REPUBLIC OF SOUTH AFRICA

IN THE HIGH COURT OF SOUTH AFRICA

GAUTENG DIVISION, PRETORIA

 

(1)     REPORTABLE: NO

(2)      OF INTEREST TO OTHER JUDGES: NO

 

Case Number: 2020/22001

 

In the matter between:

 

STANDARD BANK OF SOUTH AFRICA LIMITED                                 Applicant / Plaintiff

 

and

 

JACOBUS JOHANNES EKSTEEN                                                            Respondent/Defendant

JUDGMENT


MOKOSE J

[1]        The plaintiff seeks summary judgment against the defendant for the sum of R411 307,30 together with interest and costs. The claim arose against the defendant as surety for the shortfall for a claim arising from a loan secured by a mortgage bond. The plaintiff's claim was premised on the liability of the principal debtor who has since been liquidated.

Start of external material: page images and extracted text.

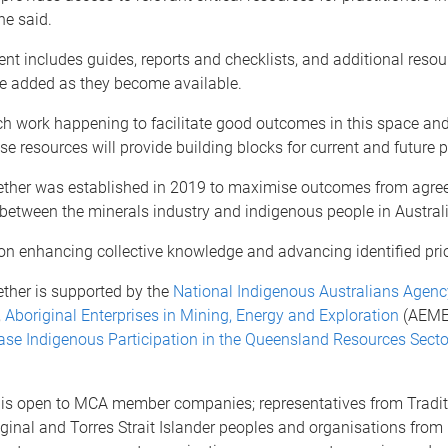
he said.
ent includes guides, reports and checklists, and additional resou
be added as they become available.
ch work happening to facilitate good outcomes in this space an
se resources will provide building blocks for current and future p
ther was established in 2019 to maximise outcomes from agr
between the minerals industry and indigenous people in Australi
on enhancing collective knowledge and advancing identified prior
ther is supported by the
National Indigenous Australians Agenc
,
Aboriginal Enterprises in Mining, Energy and Exploration
(AEMEE
ase Indigenous Participation in the Queensland Resources Secto
n is open to MCA member companies; representatives from Tradi
ginal and Torres Strait Islander peoples and organisations from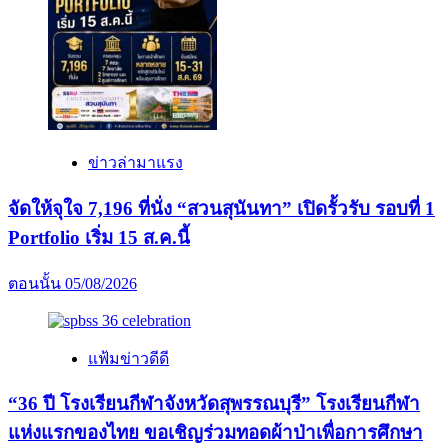
ข่าวล่ามาแรง
จัดให้จุใจ 7,196 ที่นั่ง “สวนสุนันทา” เปิดรั้วรับ รอบที่ 1
Portfolio เริ่ม 15 ส.ค.นี้
ตอนนั้น
05/08/2026
แฟ้มข่าวดีดี
“36 ปี โรงเรียนกีฬาจังหวัดสุพรรณบุรี” โรงเรียนกีฬา
แห่งแรกของไทย ขอเชิญร่วมทอดผ้าป่าเพื่อการศึกษา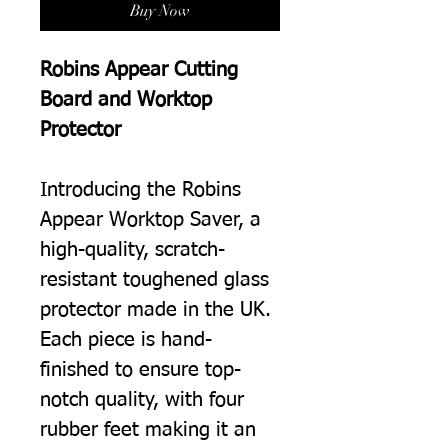
Buy Now
Robins Appear Cutting
Board and Worktop
Protector
Introducing the Robins
Appear Worktop Saver, a
high-quality, scratch-
resistant toughened glass
protector made in the UK.
Each piece is hand-
finished to ensure top-
notch quality, with four
rubber feet making it an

[2]        The defendant contends that in terms of the test underlying summary judgment, the defence is bona fide and the court may grant leave to defend so that a t rial court can ultimately decide the issue underlying the challenge. The defendant contends that the prevailing law expressed by the SCA in the matter of ,Antoinette Botha v Standard Bank of South Africa[1] may be departed from by this court until the SCA again considers the contentions raised therein .

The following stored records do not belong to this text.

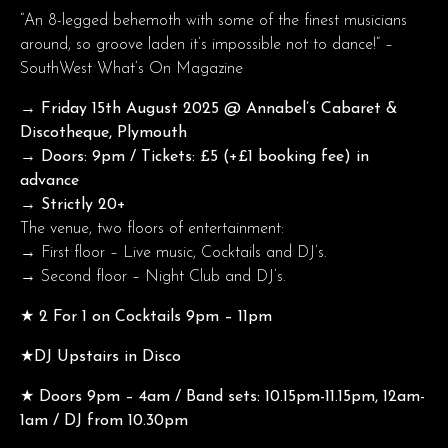
“An 8-legged behemoth with some of the finest musicians
around, so groove laden it’s impossible not to dance!” –
SouthWest What’s On Magazine
→ Friday 15th August
2025 @ Annabel’s Cabaret &
Discotheque, Plymouth
→ Doors: 9pm / Tickets: £5 (+£1 booking fee) in
advance
→ Strictly 20+
The venue, two floors of entertainment:
→ First floor – Live music, Cocktails and DJ’s.
→ Second floor – Night Club and DJ’s.
★ 2 For 1 on Cocktails 9pm – 11pm
★DJ Upstairs in Disco
★ Doors 9pm – 4am / Band sets: 10.15pm-11.15pm, 12am-
1am / DJ from 10.30pm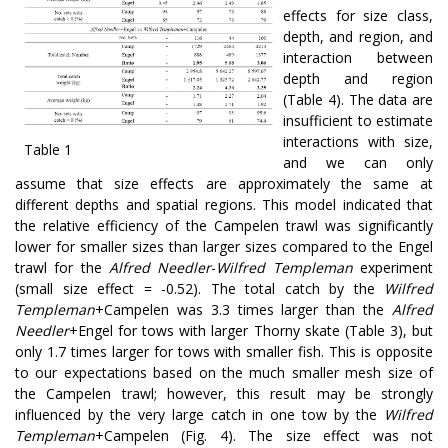
effects for size class,
depth, and region, and
interaction between
depth and region
(Table 4). The data are
insufficient to estimate
interactions with size,
Table 1
and we can only
assume that size effects are approximately the same at
different depths and spatial regions. This model indicated that
the relative efficiency of the Campelen trawl was significantly
lower for smaller sizes than larger sizes compared to the Engel
trawl for the
Alfred Needler
-
Wilfred Templeman
experiment
(small size effect = -0.52). The total catch by the
Wilfred
Templeman
+Campelen was 3.3 times larger than the
Alfred
Needler
+Engel for tows with larger Thorny skate (Table 3), but
only 1.7 times larger for tows with smaller fish. This is opposite
to our expectations based on the much smaller mesh size of
the Campelen trawl; however, this result may be strongly
influenced by the very large catch in one tow by the
Wilfred
Templeman
+Campelen (Fig. 4). The size effect was not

[3]        The facts are briefly that during May 2006 the plaintiff and Bering Homeowners 6 (Proprietary) Limited concluded a home loan agreement in terms of which Bering loaned the sum of R900 000 from the plaintiff, repayable over 240 months. The loan was secured by a mortgage bond registered over the property described as [….], The Province of Gauteng and measuring 999 (nine hundred and ninety-nine) square metres. The continuing covering bond was registered in favour of the plaintiff.

[4]        On the same day that the loan agreement was signed, the defendant signed and bound himself as surety for the payment of present and future debts of any kind, arising out of the home loan and secured by the mortgage bond.

[5]        It is common cause that the principal debtor was placed under final liquidation on or about 14 August 2008. The liquidators realised the property during 2010 and after the administration costs had all been paid, paid the balance to the plaintiff in reduction of the defendant's indebtedness to t he

plaintiff.

[6]        On 13 February 2020, the plaintiff sent a letter to the defendant in terms of Section 72(1) of the National Credit Act 34 of 2005 per registered post to the domicilium address and last known address, to which no response was received. The plaintiff then instituted action against the defendant which was served personally on 2 June 2020. A notice to defend was filed on 8 June 2020 and the special plea was filed after a notice of bar had been served on the defendant. This in turn triggered the application for summary judgment in terms of Rule 32 of the Uniform Rules of court which was lodged on 31 August 2020.

[7]        The defendant filed two special pleas, however, at the hearing indicated that he only persists with one, being the issue of prescription . The defendant argues that prescription of the claim ran from 14 August 2008 when the principal debtor was liquidated or at the very least, once the mortgage bond had been cancelled on 4 February 2010, when the property was transferred as the debt was no longer secured by the mortgage bond. As such, the plaintiff could not rely on the 30-year period of prescription applicable to debts in terms of Section 11(a)(i) of the Prescription Act 68 of 1969 ("the Prescription Act").

[8]        Rule 32 of the Uniform Rules of Court was designed to prevent a plaintiffs claim, based upon certain causes of action, from being delayed by what amounts to an abuse of the court process. The procedure is not intended to shut out a defendant who can show that there is a triable issue applicable to the claim as a whole from laying his defence before the court.[2]· Corbett JA in the matter of Maharaj v Bardays Bank Ltd[3] said that firstly, an examination of whether there has been sufficient disclosure by the defendant of the nature and grounds of his defence and the facts upon which it is founded has to be made. Secondly, a consideration of whether the defence so disclosed is both bona fide and good in law must also be made.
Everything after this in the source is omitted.